# What is expected
What does the data read, word for word, from the line containing "Polska wysuwa się na prowadzenie. Ceny n" through its final line? Give those lines only.
### Dataset content ###
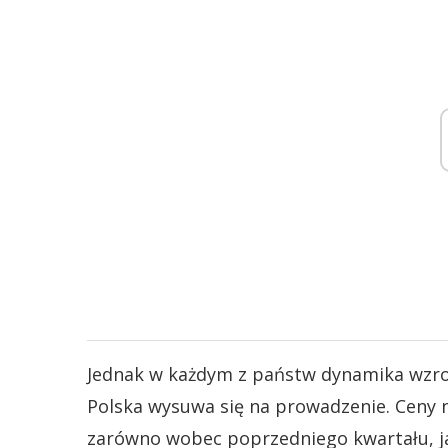
Jednak w każdym z państw dynamika wzrost
Polska wysuwa się na prowadzenie. Ceny n
zarówno wobec poprzedniego kwartału, j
###
# Response area
Polska wysuwa się na prowadzenie. Ceny n
zarówno wobec poprzedniego kwartału, j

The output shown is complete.